Ketua Umum Dewan Minyak Sawit Indonesia (DMSI) Derom Bangun mengatakan untuk membuka akses ekspor minyak kelapa sawit Indonesia ke India memang membutuhkan perlakukan khusus. Pendekatan ini harus dilakukan lebih agresif, baik oleh pemerintah maupun pelaku industri sendiri agar bea masuk CPO dari Indonesia bisa diturunkan.
“Kami promosikan kepada importir di India kalau dari segi legalitas dan standar keberlanjutan, produk kita jauh lebih baik dibandingkan dengan negara lain. Jadi kita melobi pemerintah India dari dalam dan luar sekaligus,” kata Derom Bangun di Jakarta pekan ini.
Dewan Minyak Sawit Indonesia (DMSI) aktif melakukan pendekatan pada sejumlah asosiasi importir CPO di India. Asosiasi itu a.l. Solvent Extractors Association (SEA) India, dan Solidaridad Network Asia Limited (SNAL).
Direktur Eksekutif Gabungan Industri Minyak Nabati Indonesia (GIMNI) Sahat Sinaga mengatakan, fenomena melonjaknya impor produk olahan CPO dari Malaysia, yang berdampak kepada rencana pengenaan pajak pertambahan nilai membuat pangsa pasar ekspor produk olahan dari Indonesia menyusut.
Kebijakan pengenaan pajak 10 persen itu merupakan akal-akalan India untuk tetap menjaga industri minyak nabati domestik dari serbuan produk impor asal Indonesia dan Malaysia.
“Jadi, meskipun nanti bea masuk produk olahan CPO kita turun, jatuhnya harga jual ke konsumennya akan tetap mahal. Mau tidak mau, konsumen di negara itu akan beralih ke komoditas lain seperti minyak kedelai,” katanya.

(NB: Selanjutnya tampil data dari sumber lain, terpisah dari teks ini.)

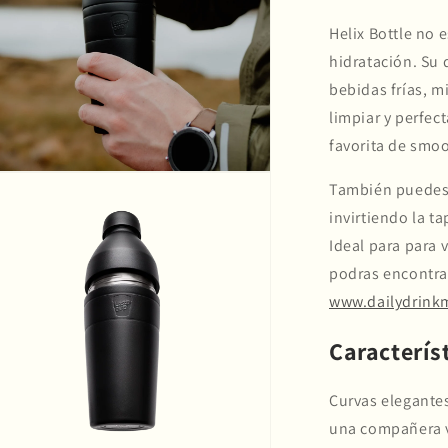
Helix Bottle no e
hidratación. Su 
bebidas frías, mi
limpiar y perfect
favorita de smoo
También puedes 
invirtiendo la ta
Ideal para para 
podras encontrar
www.dailydrink
Caracterís
Curvas elegantes
una compañera ve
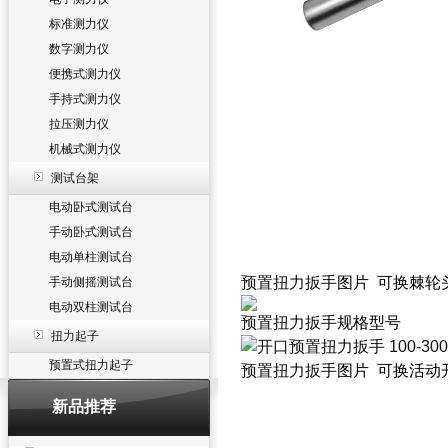
标准测力仪
数字测力仪
便携式测力仪
手持式测力仪
拉压测力仪
机械式测力仪
测试台架
电动卧式测试台
手动卧式测试台
电动单柱测试台
预置扭力扳手
图片 可换棘轮
手动侧摇测试台
电动双柱测试台
预置扭力扳手
规格型号
扭力起子
预置式扭力起子
预置扭力扳手
图片 可换活动
新品推荐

Untuk itu, dia mendesak Pemerintah Indonesia melakukan pendekatan yang lebih agresif kepada pemerintah India. Dia mendukung upaya DMSI untuk melakukan pendekatan dari sisi konsumen dalam negeri India, demi meningkatkan tekanan kepada Mumbai agar bersedia menurunkan bea masuk produk olahan CPO.